1

How do I match on a forward slash / in a regular expression in R?

As demonstrated in the example below, I am trying to search for .csv files in a subdirectory and my attempts to use a literal / are failing. Looking for a modification to my regex in base R, not a function that does this for me.

Example subdirectory

# Create subdirectory in current working directory with two .csv files
# - remember to delete these later or they'll stay in your current working directory!
dir.create(path = "example")
write.csv(data.frame(x1 = letters), file = "example/example1.csv")
write.csv(data.frame(x2 = 1:20), file = "example/example2.csv")

Get relative paths of all .csv files in the example subdirectory

# This works for the example, but could mistakenly return paths to other files based on:
# (a) file name: foo/example1.csv
# (b) subdirectory name: example_wrong/foo.csv
list.files(pattern = "example.*csv", recursive = TRUE)
#> [1] "example/example1.csv" "example/example2.csv"

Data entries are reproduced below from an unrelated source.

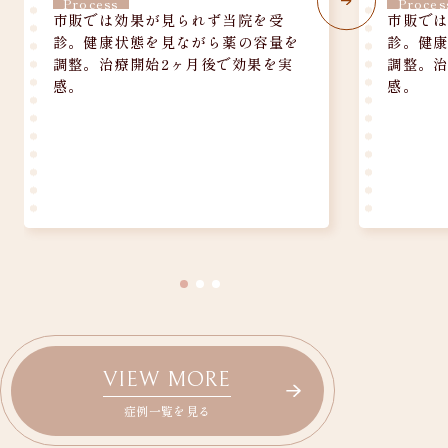
Process
Proces
市販では効果が見られず当院を受
市販で
診。健康状態を見ながら薬の容量を
診。健
調整。治療開始2ヶ月後で効果を実
調整。治
感。
感。
VIEW MORE
症例一覧を見る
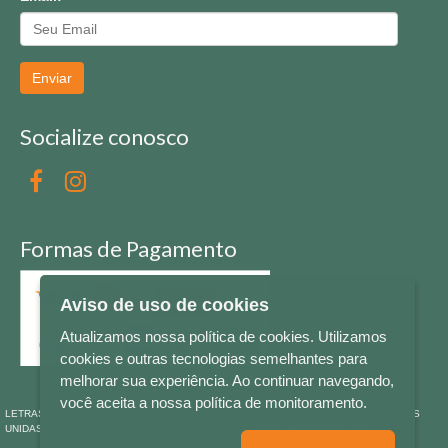
Enviar
Socialize conosco
Formas de Pagamento
Aviso de uso de cookies
Atualizamos nossa política de cookies. Utilizamos
cookies e outras tecnologias semelhantes para
melhorar sua experiência. Ao continuar navegando,
você aceita a nossa política de monitoramento.
LETRAS & CIA - CNPJ n° 88.587.548/0001-20 - Térreo Bourbon Shopping - AV. NAÇÕES
UNIDAS , 2001 - Lojas 1064/1065 - RIO BRANCO - - NOVO HAMBURGO - RS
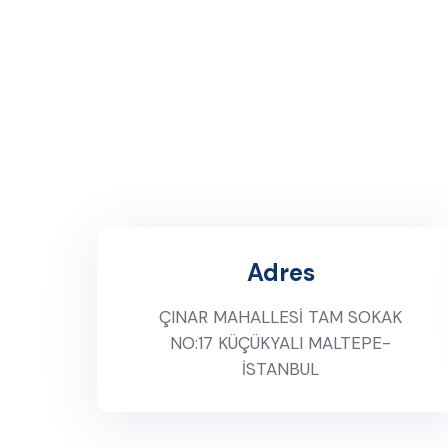
Adres
ÇINAR MAHALLESİ TAM SOKAK
NO:17 KÜÇÜKYALI MALTEPE-
İSTANBUL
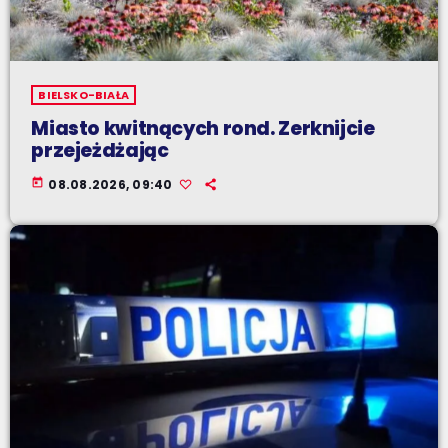
BIELSKO-BIAŁA
Miasto kwitnących rond. Zerknijcie
przejeżdżając
today
08.08.2026, 09:40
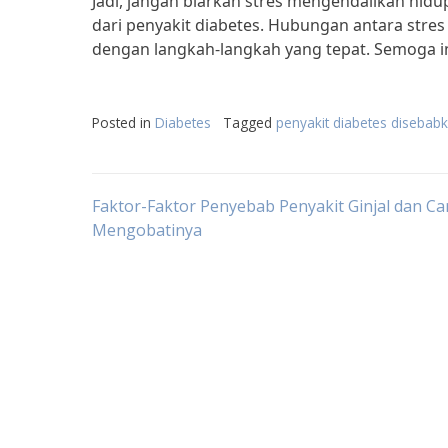
Jadi, jangan biarkan stres mengendalikan hidu
dari penyakit diabetes. Hubungan antara stre
dengan langkah-langkah yang tepat. Semoga in
Posted in
Diabetes
Tagged
penyakit diabetes disebab
Post
Faktor-Faktor Penyebab Penyakit Ginjal dan Ca
Mengobatinya
navigation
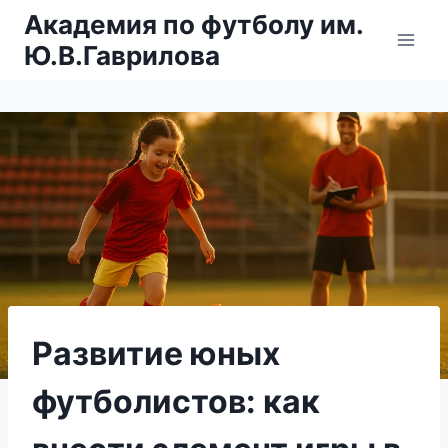
Перейти
Академия по футболу им.
к
Ю.В.Гаврилова
содержимому
Развитие юных
футболистов: как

# This fixes issue (a) but doesn't fix issue (b)
list.files(pattern = "^example.*?\\.csv$", recursive = TRUE)
#> [1] "example/example1.csv" "example/example2.csv"

# Adding / to the end of `example` guarantees we get the correct subdirectory

# Doesn't work: / is special regex and not escaped
list.files(pattern = "^example/.*?\\.csv$", recursive = TRUE)

# Doesn't work: escapes / but throws error
list.files(pattern = "^example\/.*?\\.csv$", recursive = TRUE)

# Doesn't work: even with the \\ escaping in R!
list.files(pattern = "^example\\/.*?\\.csv$", recursive = TRUE)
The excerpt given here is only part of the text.